VENDREDI soir, Chantal Blot présidait pour sa première année l'assemblée générale du centre social et culturel Rive Gauche.
« Qu'allons nous devenir ? »
C'est dans un climat quelque peu particulier que la rencontre s'est déroulée puisque voici quelques jours, directeurs et présidents des quatre centres sociaux de la ville ont reçu un courrier de BBB dans lequel il est fait état d'une éventuelle municipalisation des structures. Alors même que le CSC Rive Gauche vient de connaître une année difficile (problèmes financiers importants, baisse d'activités sur le secteur des adolescents…) du fait sans doute de sa configuration particulière (deux sites) et d'autre part suite à l'embauche de personnes sous CDI qui étaient à l'origine en CAE (contrat d'accompagnement dans l'emploi), les membres du conseil d'administration ne se démobilisent pas.
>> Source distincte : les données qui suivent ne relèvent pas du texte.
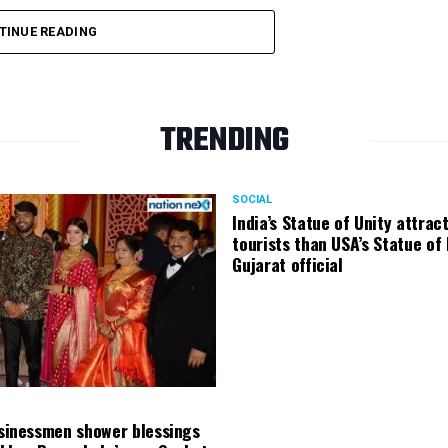
TINUE READING
TRENDING
SOCIAL
India’s Statue of Unity attrac
tourists than USA’s Statue of 
Gujarat official
usinessmen shower blessings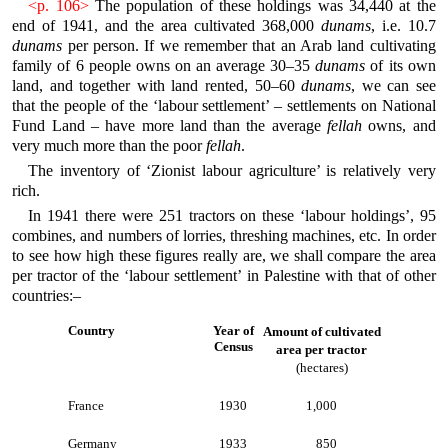
<p. 106>
The population of these holdings was 34,440 at the
end of 1941, and the area cultivated 368,000
dunams
, i.e. 10.7
dunams
per person. If we remember that an Arab land cultivating
family of 6 people owns on an average 30–35
dunams
of its own
land, and together with land rented, 50–60
dunams
, we can see
that the people of the ‘labour settlement’ – settlements on National
Fund Land – have more land than the average
fellah
owns, and
very much more than the poor
fellah
.
The inventory of ‘Zionist labour agriculture’ is relatively very
rich.
In 1941 there were 251 tractors on these ‘labour holdings’, 95
combines, and numbers of lorries, threshing machines, etc. In order
to see how high these figures really are, we shall compare the area
per tractor of the ‘labour settlement’ in Palestine with that of other
countries:–
Country
Year of
Amount of cultivated
Census
area per tractor
(hectares)
France
1930
1,000
Germany
1933
850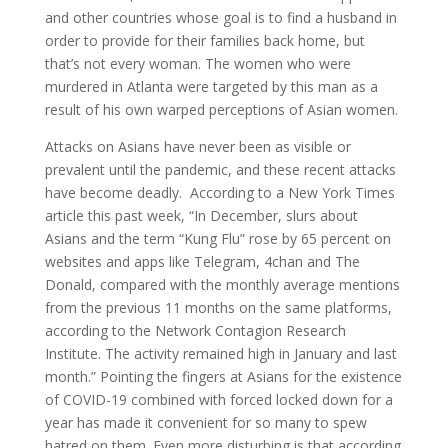
and other countries whose goal is to find a husband in
order to provide for their families back home, but
that’s not every woman. The women who were
murdered in Atlanta were targeted by this man as a
result of his own warped perceptions of Asian women.
Attacks on Asians have never been as visible or
prevalent until the pandemic, and these recent attacks
have become deadly. According to a New York Times
article this past week, “In December, slurs about
Asians and the term “Kung Flu” rose by 65 percent on
websites and apps like Telegram, 4chan and The
Donald, compared with the monthly average mentions
from the previous 11 months on the same platforms,
according to the Network Contagion Research
Institute. The activity remained high in January and last
month.” Pointing the fingers at Asians for the existence
of COVID-19 combined with forced locked down for a
year has made it convenient for so many to spew
hatred on them. Even more disturbing is that according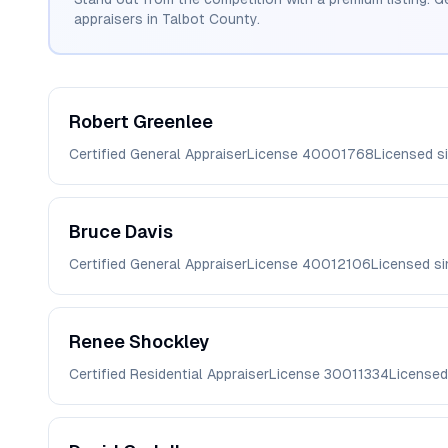
appraisers in
Talbot
County.
Robert
Greenlee
Certified General Appraiser
License
40001768
Licensed s
Bruce
Davis
Certified General Appraiser
License
40012106
Licensed s
Renee
Shockley
Certified Residential Appraiser
License
30011334
Licensed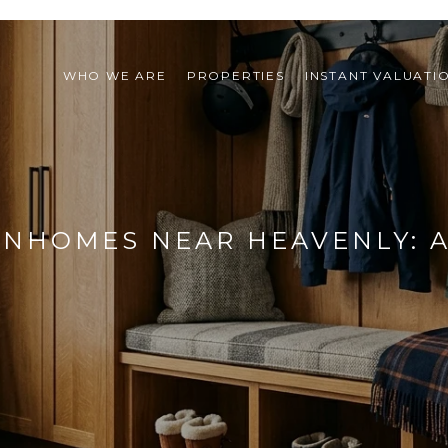
WHO WE ARE
PROPERTIES
INSTANT VALUATI
HOMES NEAR HEAVENLY: A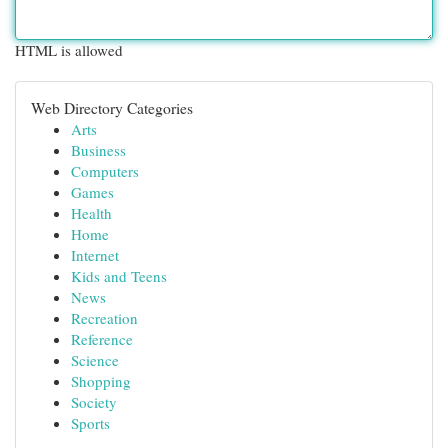
HTML is allowed
Web Directory Categories
Arts
Business
Computers
Games
Health
Home
Internet
Kids and Teens
News
Recreation
Reference
Science
Shopping
Society
Sports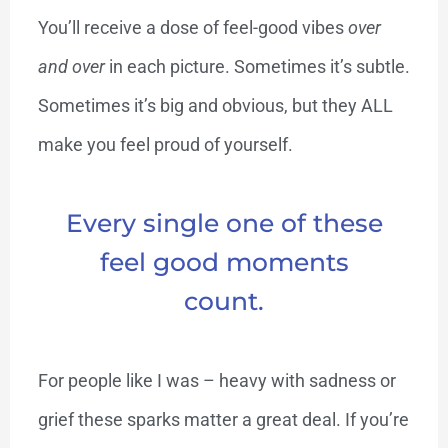
You’ll receive a dose of feel-good vibes
over
and over
in each picture. Sometimes it’s subtle.
Sometimes it’s big and obvious, but they ALL
make you feel proud of yourself.
Every single one of these
feel good moments
count.
For people like I was – heavy with sadness or
grief these sparks matter a great deal. If you’re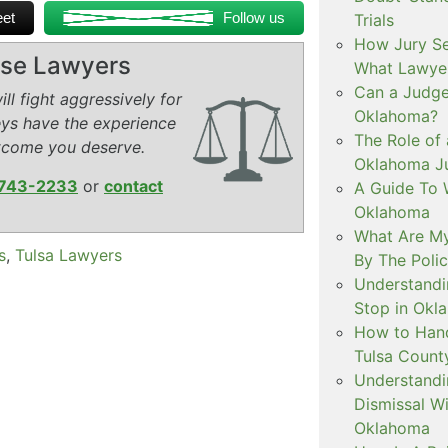
et
Follow us
Trials
How Jury Se
ense Lawyers
What Lawyer
Can a Judge 
ll fight aggressively for
Oklahoma?
eys have the experience
The Role of 
tcome you deserve.
Oklahoma Ju
743-2233
or
contact
A Guide To W
Oklahoma
What Are My
s
,
Tulsa Lawyers
By The Polic
Understandi
Stop in Okl
How to Handl
Tulsa Count
Understandi
Dismissal Wi
Oklahoma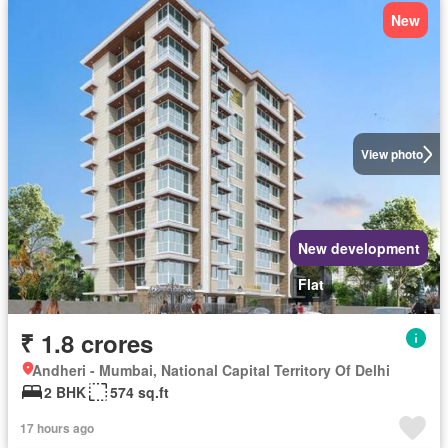
New
View photo
New development
Flat
₹ 1.8 crores
Andheri - Mumbai, National Capital Territory Of Delhi
2 BHK
574 sq.ft
17 hours ago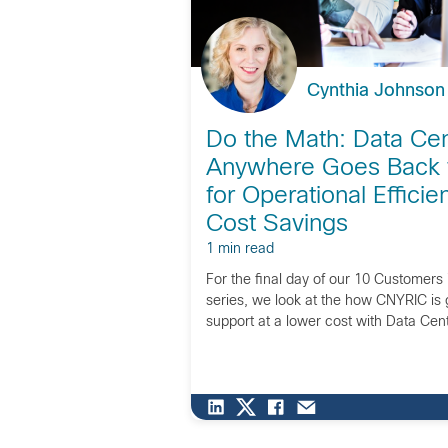
Cynthia Johnson
Do the Math: Data Cen
Anywhere Goes Back 
for Operational Effici
Cost Savings
1 min read
For the final day of our 10 Customers
series, we look at the how CNYRIC is g
support at a lower cost with Data Ce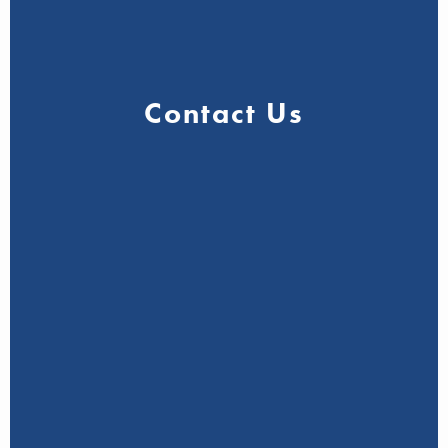
Contact Us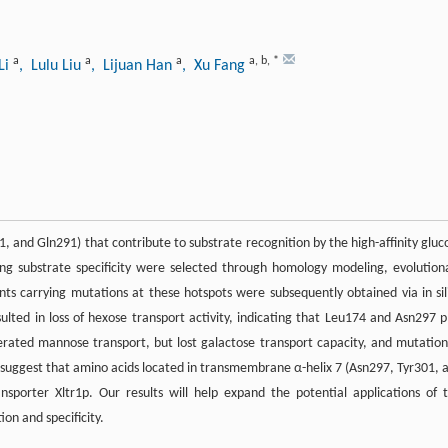
a
a
a
a
,
b
,
*
Li
, Lulu Liu
, Lijuan Han
, Xu Fang
1, and Gln291) that contribute to substrate recognition by the high-affinity gluc
ting substrate specificity were selected through homology modeling, evolution
nts carrying mutations at these hotspots were subsequently obtained via in sil
lted in loss of hexose transport activity, indicating that Leu174 and Asn297 p
erated mannose transport, but lost galactose transport capacity, and mutation
 suggest that amino acids located in transmembrane α-helix 7 (Asn297, Tyr301, 
nsporter Xltr1p. Our results will help expand the potential applications of t
on and specificity.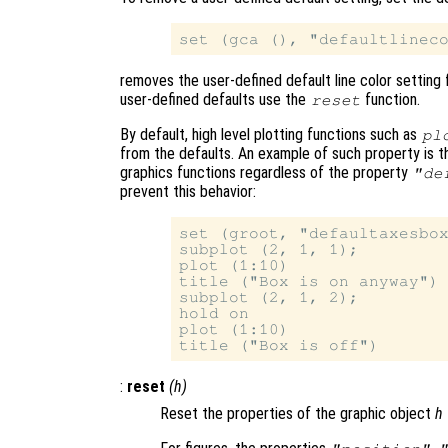
removes the user-defined default line color setting 
user-defined defaults use the
function.
reset
By default, high level plotting functions such as
pl
from the defaults. An example of such property is 
graphics functions regardless of the property
"de
prevent this behavior:
set (groot, "defaultaxesbox
subplot (2, 1, 1);

plot (1:10)

title ("Box is on anyway")

subplot (2, 1, 2);

hold on

plot (1:10)

:
reset
(
h
)
Reset the properties of the graphic object
h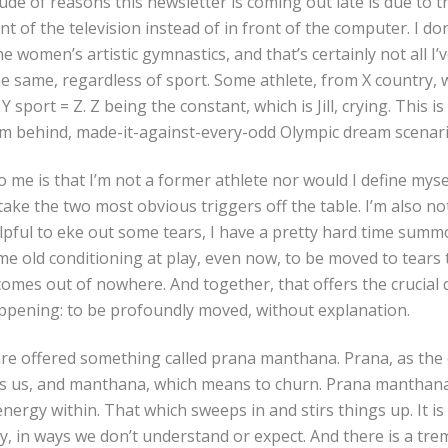
de of reasons this newsletter is coming out late is due to
t of the television instead of in front of the computer. I don
he women’s artistic gymnastics, and that’s certainly not all I
e same, regardless of sport. Some athlete, from X country,
 sport = Z. Z being the constant, which is Jill, crying.
This is
m behind, made-it-against-every-odd Olympic dream scenar
o me is that I’m not a former athlete nor would I define mysel
 take the two most obvious triggers off the table. I’m also no
lpful to eke out some tears, I have a pretty hard time sum
ome old conditioning at play, even now, to be moved to tears 
comes out of nowhere. And together, that offers the crucial d
appening: to be profoundly moved, without explanation.
 are offered something called prana manthana. Prana, as the
es us, and manthana, which means to churn. Prana manthana
ergy within. That which sweeps in and stirs things up. It is 
y, in ways we don’t understand or expect. And there is a t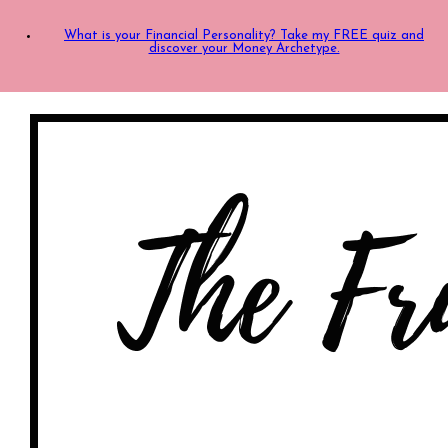
What is your Financial Personality? Take my FREE quiz and
discover your Money Archetype.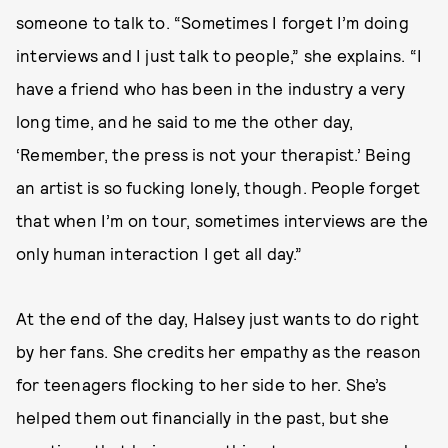
someone to talk to. “Sometimes I forget I’m doing
interviews and I just talk to people,” she explains. “I
have a friend who has been in the industry a very
long time, and he said to me the other day,
‘Remember, the press is not your therapist.’ Being
an artist is so fucking lonely, though. People forget
that when I’m on tour, sometimes interviews are the
only human interaction I get all day.”
At the end of the day, Halsey just wants to do right
by her fans. She credits her empathy as the reason
for teenagers flocking to her side to her. She’s
helped them out financially in the past, but she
Et la présidente n'entend pas baisser les bras. Elle envisage même pour redresser la situation de faire appel à un audit. « Nous avons besoin de cette aide pour une éventuelle restructuration du centre », explique Chantal Blot. Si 2008 a été une année financièrement déficitaire pour la structure, 2009 prend quasi le même chemin et 2010 peut-être également, d'où ce nécessaire recours à l'audit programmé d'après la présidente le mois prochain si « nous ne voulons pas que la situation devienne dramatique ».
Mais c'était sans compter sur ce projet de municipalisation que la Ville vient tout juste d'annoncer. « Qu'allons-nous devenir ? Doit-on encore penser à la restructuration du Centre telle que nous l'envisagions ? » Après dix années de bénévolat au sein de l'association, Chantal Blot reste très perplexe quant à cette éventuelle municipalisation. Elle est certaine que la Ville a déjà pris sa décision mais pour elle, c'en sera fini si municipalisation il y a. « Pour ma part, le bénévolat institutionnel n'est plus du bénévolat. Je n'aurai donc plus aucun intérêt à m'investir dans le conseil d'administration si celui-ci est bien évidemment maintenu », conclut la présidente quelque peu déçue de la tournure des événements.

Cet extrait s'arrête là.